Alternatives to KeePassX
The way KeePassX works is similar to how other password databases (password managers) work. Take note of how KeePassX is open source, cross-platform, and offline-only; alternatives may differ in this regard. A quick Google search will turn up several alternative choices, but I’m going to very briefly highlight KeePass (as opposed to KeePassX) and LastPass which are both very popular and serve to illustrate some of these differences mentioned above.
KeePass is an offline-only OSS password manager developed for Windows.
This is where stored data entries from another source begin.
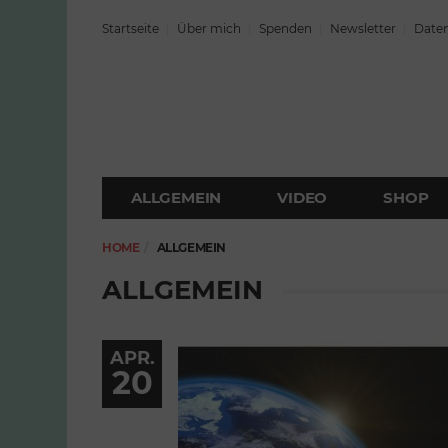
Startseite
Über mich
Spenden
Newsletter
Daten
ALLGEMEIN
VIDEO
SHOP
HOME
ALLGEMEIN
ALLGEMEIN
APR.
20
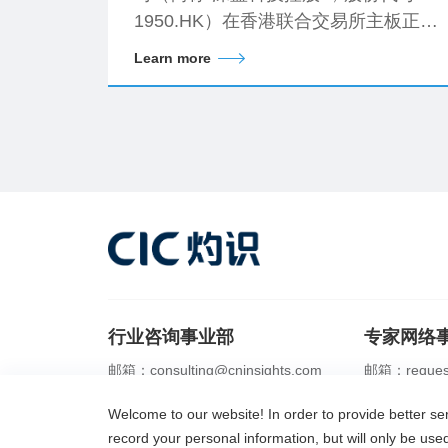
1950.HK）在香港联合交易所主板正式
挂牌上市。
Learn more
行业咨询事业部
专家网络
邮箱：consulting@cninsights.com
邮箱：request
电话：+86 21 2356 0288
电话：+86 21 
Welcome to our website! In order to provide better s
IPO行业顾问
商业尽调
市场地位研究
服务内容
灼
record your personal information, but will only be us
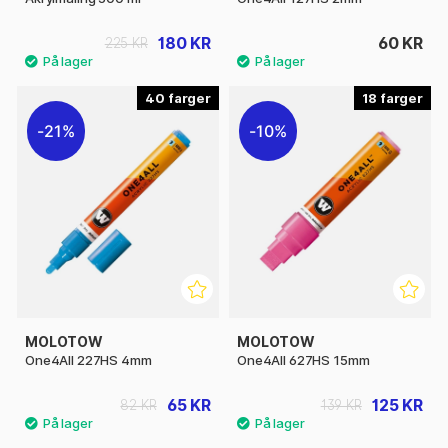
180 KR
60 KR
225 KR
40
18
21%
10%
MOLOTOW
MOLOTOW
One4All 227HS 4mm
One4All 627HS 15mm
65 KR
125 KR
82 KR
139 KR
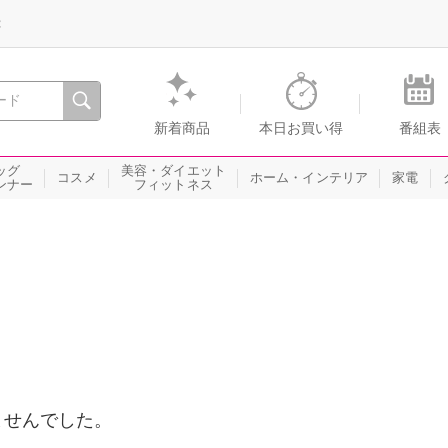
録
、瞬間を。通販・テレビショッピングのショップチャンネル
新着商品
本日お買い得
番組表
ッグ
美容・ダイエット
コスメ
ホーム・インテリア
家電
ンナー
フィットネス
ませんでした。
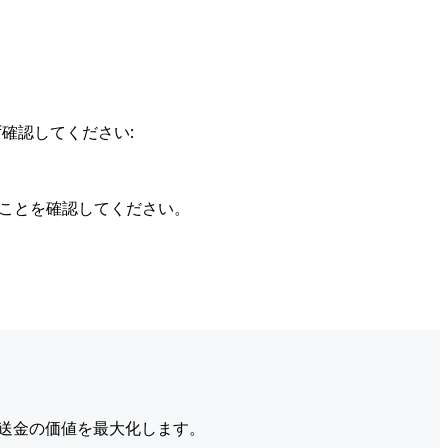
確認してください:
ることを確認してください。
送金の価値を最大化します。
There are unofficial ports using the Mono platform for Linux, Mac OS X, and mobile platforms. Take note that KeePassX databases are compatible with KeePass databases.
LastPass is an online-only closed source password manager. The benefits of it being browser-based are convenience, inherent cross-platform capabilities, and not relying on the security of your local machine to secure your passwords. On the other hand it’s closed source so the platform’s security cannot be publicly audited; in spite of this there has only been one major vulnerability associated with it based on an XSS vulnerability, but there were no confirmed cases of credentials being compromised. Also, instead of being able to take the security of your local machine into your own hands you must again trust the LastPass team for this part of security. Ultimately we sometimes choose to sacrifice some amount of safety in exchange for some convenience and it’s up to the individual where the greatest value lies.